Extrapulmonary small cell carcinoma: epidemiology and response to treatment

Extrapulmonary small cell carcinoma (EPSCCA) represents a clinicopathologic entity distinct from small cell lung carcinoma (SCLC). To further analyze the epidemiology and response of these uncommon neoplasms to treatment, we studied the records of all patients (pts) with EPSCCA treated in our institution between 1974 and 1993. All pts had a normal chest radiograph, CT scan, sputum cytology, and/or negative bronchoscopy. Pts with neuroendocrine tumors were excluded. There were 81 pts: 47 M and 34 F. 51/81 pts were smokers. The primary sites of the EPSCCA were: GI-29, GU-12, HEENT-19, GYN-10, thymus-3, lymph nodes-5, Peritoneum1, unknown primary-2. After the initial surgical procedure or evaluation, follow-up was lost in 11/81 pts.
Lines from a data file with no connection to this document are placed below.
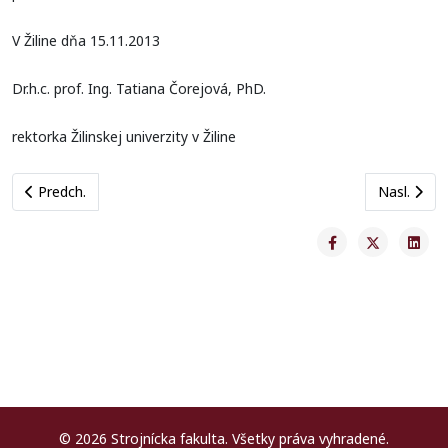
V Žiline dňa 15.11.2013
Dr.h.c. prof. Ing. Tatiana Čorejová, PhD.
rektorka Žilinskej univerzity v Žiline
Previous article: Najvýznamnejšie výstupy Z riešenia výskumných
Next artic
Predch.
Nasl.
© 2026 Strojnícka fakulta. Všetky práva vyhradené.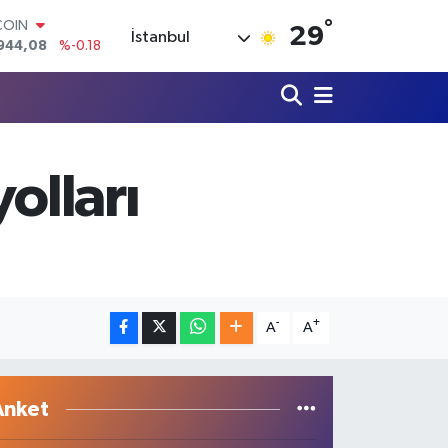
°
LAR
29
İstanbul
7436
%0.18
RO
2510
%0.32
RLİN
4811
%0.38
M ALTIN
0.55
%0.03
olları
T100
779
%-14
COIN
944,08
%-0.18
-
+
A
A
Anket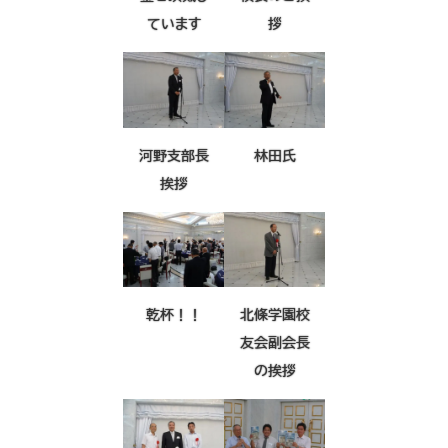
ています
拶
河野支部長
林田氏
挨拶
乾杯！！
北條学園校
友会副会長
の挨拶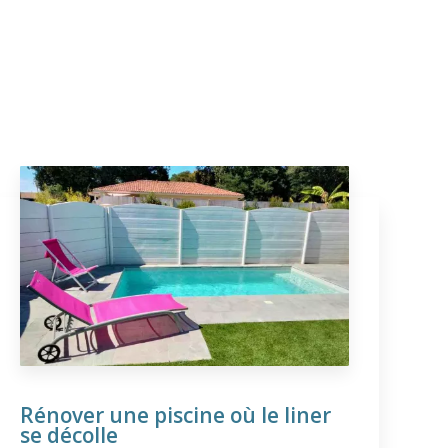
Rénover une piscine où le liner
se décolle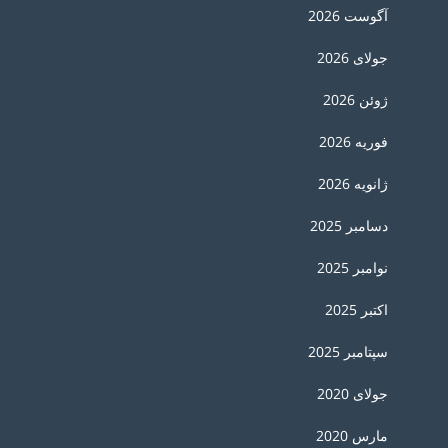
آگوست 2026
جولای 2026
ژوئن 2026
فوریه 2026
ژانویه 2026
دسامبر 2025
نوامبر 2025
اکتبر 2025
سپتامبر 2025
جولای 2020
مارس 2020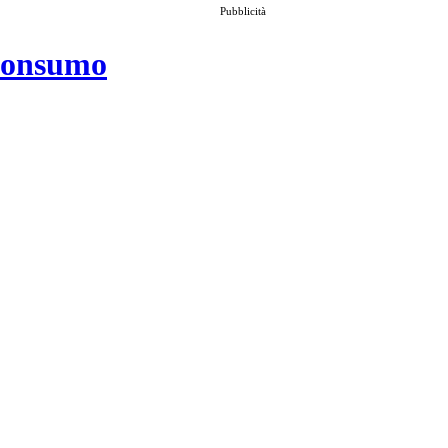
Pubblicità
 consumo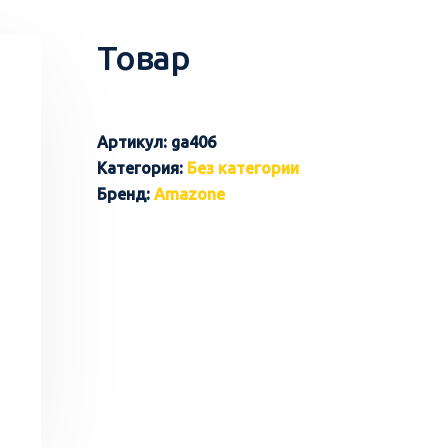
Товар
Артикул:
ga406
Категория:
Без категории
Бренд:
Amazone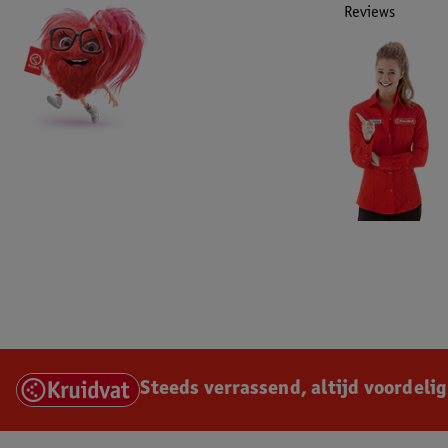
Reviews
Steeds verrassend, altijd voordelig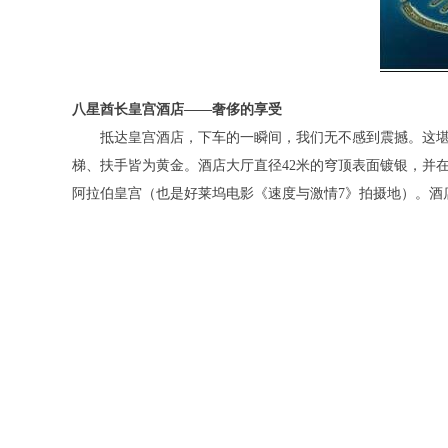
八星酋长皇宫酒店——奢侈的享受
抵达皇宫酒店，下车的一瞬间，我们无不感到震撼。这堪称
梯、扶手皆为黄金。酒店大厅直径42米的穹顶表面镀银，并
阿拉伯皇宫（也是好莱坞电影《速度与激情7》拍摄地）。酒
Of the remaining 70 pts, 39 had curative resection of the primary tumor. 9/39 pts ( 15%) remained alive and disease free at least 3 yr after surgery. Of these 9, 3 had EPSCCA of the salivary glands, 3 of the LNs, i of the pancreas, 1 of the bladder, and 1 of the pelvis: 4/9 had adjuvant platinum-based chemotherapy (CT) and 3/9 had adjuvant radiation therapy (RT). The remaining 31 pts relapsed with a median of 5 mo, despite the use of adjuvant CT or RT in most cases. From the pts with inoperable or recurrent disease, 17 had RT. 16/17 pts progressed with a median of 6 mos. Platinum-based CT was employed in the majority of pts with metastatic disease (22 pts): 16 (72%) had a regression with a median duration of 8.5 mo, 3 (9%) remained stable with a median duration of 6 mo, and 3 (9%) progressed. In summary, EPSCCA is a fatal disease in the majority of the pts (15% 3-yr survival, 8% 5-yr survival). Even when feasible, surgical resection is of limited benefit in most cases. Although EPSCCA is responsive to commonly employed agents for SCLC, the response is brief. Any advances in therapy await development of new systemic agents.